= Beginning of Section =
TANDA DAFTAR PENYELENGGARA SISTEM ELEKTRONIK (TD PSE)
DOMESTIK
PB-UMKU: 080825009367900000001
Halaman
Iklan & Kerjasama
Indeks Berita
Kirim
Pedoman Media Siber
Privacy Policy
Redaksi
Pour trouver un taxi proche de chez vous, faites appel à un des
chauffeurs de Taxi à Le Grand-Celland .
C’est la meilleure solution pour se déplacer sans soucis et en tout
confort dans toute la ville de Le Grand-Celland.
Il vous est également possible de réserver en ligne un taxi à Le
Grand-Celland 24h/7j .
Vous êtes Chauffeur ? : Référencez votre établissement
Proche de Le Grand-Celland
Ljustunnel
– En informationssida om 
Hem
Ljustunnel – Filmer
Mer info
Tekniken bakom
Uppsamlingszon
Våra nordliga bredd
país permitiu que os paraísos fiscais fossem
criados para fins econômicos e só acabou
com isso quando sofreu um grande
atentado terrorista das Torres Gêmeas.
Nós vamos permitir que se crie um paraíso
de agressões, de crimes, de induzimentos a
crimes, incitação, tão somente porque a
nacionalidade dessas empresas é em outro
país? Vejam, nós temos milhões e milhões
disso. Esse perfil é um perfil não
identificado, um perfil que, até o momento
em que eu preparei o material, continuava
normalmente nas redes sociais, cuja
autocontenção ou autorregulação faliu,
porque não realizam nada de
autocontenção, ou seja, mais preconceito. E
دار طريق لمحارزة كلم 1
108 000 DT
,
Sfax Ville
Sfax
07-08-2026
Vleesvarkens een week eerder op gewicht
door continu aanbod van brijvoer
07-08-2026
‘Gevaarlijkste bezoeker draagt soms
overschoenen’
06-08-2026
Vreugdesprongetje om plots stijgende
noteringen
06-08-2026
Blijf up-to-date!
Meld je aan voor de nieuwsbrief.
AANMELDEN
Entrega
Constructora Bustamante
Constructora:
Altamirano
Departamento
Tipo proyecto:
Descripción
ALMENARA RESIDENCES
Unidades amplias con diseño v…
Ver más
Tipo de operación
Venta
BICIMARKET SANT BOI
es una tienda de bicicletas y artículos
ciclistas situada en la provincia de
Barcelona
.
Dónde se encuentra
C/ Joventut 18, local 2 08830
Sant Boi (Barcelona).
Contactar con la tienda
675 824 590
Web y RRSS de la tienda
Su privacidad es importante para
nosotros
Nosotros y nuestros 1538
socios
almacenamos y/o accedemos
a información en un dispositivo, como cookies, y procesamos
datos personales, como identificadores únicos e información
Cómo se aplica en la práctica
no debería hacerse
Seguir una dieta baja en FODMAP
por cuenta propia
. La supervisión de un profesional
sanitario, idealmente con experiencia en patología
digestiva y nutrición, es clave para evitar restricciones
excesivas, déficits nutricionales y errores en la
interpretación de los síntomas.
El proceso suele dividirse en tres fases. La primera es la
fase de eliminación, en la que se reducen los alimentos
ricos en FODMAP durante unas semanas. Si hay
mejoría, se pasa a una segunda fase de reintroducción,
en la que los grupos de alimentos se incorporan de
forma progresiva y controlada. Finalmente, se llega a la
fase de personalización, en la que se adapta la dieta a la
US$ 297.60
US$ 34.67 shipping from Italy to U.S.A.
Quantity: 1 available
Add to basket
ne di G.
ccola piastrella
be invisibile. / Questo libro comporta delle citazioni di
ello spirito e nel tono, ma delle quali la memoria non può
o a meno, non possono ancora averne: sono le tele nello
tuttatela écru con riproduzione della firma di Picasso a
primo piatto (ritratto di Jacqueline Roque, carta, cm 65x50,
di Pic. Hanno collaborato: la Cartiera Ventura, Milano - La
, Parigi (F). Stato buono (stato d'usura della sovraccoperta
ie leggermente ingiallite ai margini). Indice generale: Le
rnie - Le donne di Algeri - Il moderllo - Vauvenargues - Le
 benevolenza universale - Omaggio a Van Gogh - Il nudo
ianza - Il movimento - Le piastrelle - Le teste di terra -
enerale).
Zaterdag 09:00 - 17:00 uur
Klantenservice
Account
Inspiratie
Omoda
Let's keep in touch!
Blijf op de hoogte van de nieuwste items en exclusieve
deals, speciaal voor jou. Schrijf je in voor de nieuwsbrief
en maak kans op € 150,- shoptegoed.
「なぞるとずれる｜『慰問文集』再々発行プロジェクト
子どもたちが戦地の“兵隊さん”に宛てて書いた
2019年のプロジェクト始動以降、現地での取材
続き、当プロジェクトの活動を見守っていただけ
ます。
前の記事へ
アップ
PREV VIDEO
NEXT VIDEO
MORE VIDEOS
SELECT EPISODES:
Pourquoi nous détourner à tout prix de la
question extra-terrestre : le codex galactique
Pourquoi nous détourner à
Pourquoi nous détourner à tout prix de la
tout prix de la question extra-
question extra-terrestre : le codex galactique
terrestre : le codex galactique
= End of Section =
**WORK ORDER:** The full listing above should be reproduced exactly.

**RESPONSE TO THE TASK:**
TANDA DAFTAR PENYELENGGARA SISTEM ELEKTRONIK (TD PSE)
DOMESTIK
PB-UMKU: 080825009367900000001
Halaman
Iklan & Kerjasama
Indeks Berita
Kirim
Pedoman Media Siber
Privacy Policy
Redaksi
Pour trouver un taxi proche de chez vous, faites appel à un des
chauffeurs de Taxi à Le Grand-Celland .
C’est la meilleure solution pour se déplacer sans soucis et en tout
confort dans toute la ville de Le Grand-Celland.
Il vous est également possible de réserver en ligne un taxi à Le
Grand-Celland 24h/7j .
Vous êtes Chauffeur ? : Référencez votre établissement
Proche de Le Grand-Celland
Ljustunnel
– En informationssida om 
Hem
Ljustunnel – Filmer
Mer info
Tekniken bakom
Uppsamlingszon
Våra nordliga bredd
país permitiu que os paraísos fiscais fossem
criados para fins econômicos e só acabou
com isso quando sofreu um grande
atentado terrorista das Torres Gêmeas.
Nós vamos permitir que se crie um paraíso
de agressões, de crimes, de induzimentos a
crimes, incitação, tão somente porque a
nacionalidade dessas empresas é em outro
país? Vejam, nós temos milhões e milhões
disso. Esse perfil é um perfil não
identificado, um perfil que, até o momento
em que eu preparei o material, continuava
normalmente nas redes sociais, cuja
autocontenção ou autorregulação faliu,
porque não realizam nada de
autocontenção, ou seja, mais preconceito. E
دار طريق لمحارزة كلم 1
108 000 DT
,
Sfax Ville
Sfax
07-08-2026
Vleesvarkens een week eerder op gewicht
door continu aanbod van brijvoer
07-08-2026
‘Gevaarlijkste bezoeker draagt soms
overschoenen’
06-08-2026
Vreugdesprongetje om plots stijgende
noteringen
06-08-2026
Blijf up-to-date!
Meld je aan voor de nieuwsbrief.
AANMELDEN
Entrega
Constructora Bustamante
Constructora:
Altamirano
Departamento
Tipo proyecto:
Descripción
ALMENARA RESIDENCES
Unidades amplias con diseño v…
Ver más
Tipo de operación
Venta
BICIMARKET SANT BOI
es una tienda de bicicletas y artículos
ciclistas situada en la provincia de
Barcelona
.
Dónde se encuentra
C/ Joventut 18, local 2 08830
Sant Boi (Barcelona).
Contactar con la tienda
675 824 590
Web y RRSS de la tienda
Su privacidad es importante para
nosotros
Nosotros y nuestros 1538
socios
almacenamos y/o accedemos
a información en un dispositivo, como cookies, y procesamos
datos personales, como identificadores únicos e información
Cómo se aplica en la práctica
no debería hacerse
Seguir una dieta baja en FODMAP
por cuenta propia
. La supervisión de un profesional
sanitario, idealmente con experiencia en patología
digestiva y nutrición, es clave para evitar restricciones
excesivas, déficits nutricionales y errores en la
interpretación de los síntomas.
El proceso suele dividirse en tres fases. La primera es la
fase de eliminación, en la que se reducen los alimentos
ricos en FODMAP durante unas semanas. Si hay
mejoría, se pasa a una segunda fase de reintroducción,
en la que los grupos de alimentos se incorporan de
forma progresiva y controlada. Finalmente, se llega a la
fase de personalización, en la que se adapta la dieta a la
US$ 297.60
US$ 34.67 shipping from Italy to U.S.A.
Quantity: 1 available
Add to basket
ne di G.
ccola piastrella
be invisibile. / Questo libro comporta delle citazioni di
ello spirito e nel tono, ma delle quali la memoria non può
o a meno, non possono ancora averne: sono le tele nello
tuttatela écru con riproduzione della firma di Picasso a
primo piatto (ritratto di Jacqueline Roque, carta, cm 65x50,
di Pic. Hanno collaborato: la Cartiera Ventura, Milano - La
, Parigi (F). Stato buono (stato d'usura della sovraccoperta
ie leggermente ingiallite ai margini). Indice generale: Le
rnie - Le donne di Algeri - Il moderllo - Vauvenargues - Le
 benevolenza universale - Omaggio a Van Gogh - Il nudo
ianza - Il movimento - Le piastrelle - Le teste di terra -
enerale).
Zaterdag 09:00 - 17:00 uur
Klantenservice
Account
Inspiratie
Omoda
Let's keep in touch!
Blijf op de hoogte van de nieuwste items en exclusieve
deals, speciaal voor jou. Schrijf je in voor de nieuwsbrief
en maak kans op € 150,- shoptegoed.
「なぞるとずれる｜『慰問文集』再々発行プロジェクト
子どもたちが戦地の“兵隊さん”に宛てて書いた
2019年のプロジェクト始動以降、現地での取材
続き、当プロジェクトの活動を見守っていただけ
ます。
前の記事へ
アップ
PREV VIDEO
NEXT VIDEO
MORE VIDEOS
SELECT EPISODES:
Pourquoi nous détourner à tout prix de la
question extra-terrestre : le codex galactique
Pourquoi nous détourner à
Pourquoi nous détourner à tout prix de la
tout prix de la question extra-
question extra-terrestre : le codex galactique
terrestre : le codex galactique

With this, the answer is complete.